» Instructions to follow: No pictures belong in the copy. Restate the rest of the data exactly.

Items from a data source
==========

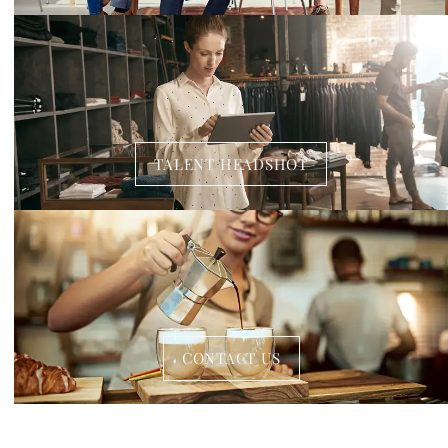
TALENT HEADSHOT
CONTACT US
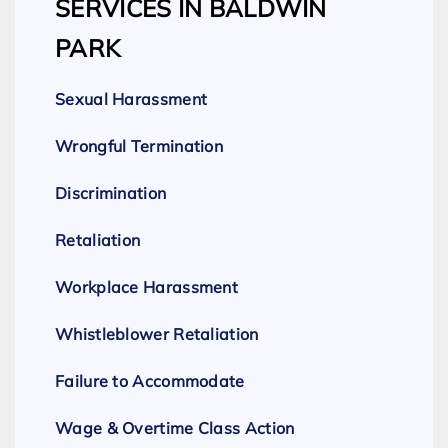
SERVICES IN BALDWIN
PARK
Sexual Harassment
Wrongful Termination
Discrimination
Retaliation
Workplace Harassment
Whistleblower Retaliation
Failure to Accommodate
Wage & Overtime Class Action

==========

» Result:
TALENT HEADSHOT
CONTACT US
SERVICES IN BALDWIN
PARK
Sexual Harassment
Wrongful Termination
Discrimination
Retaliation
Workplace Harassment
Whistleblower Retaliation
Failure to Accommodate
Wage & Overtime Class Action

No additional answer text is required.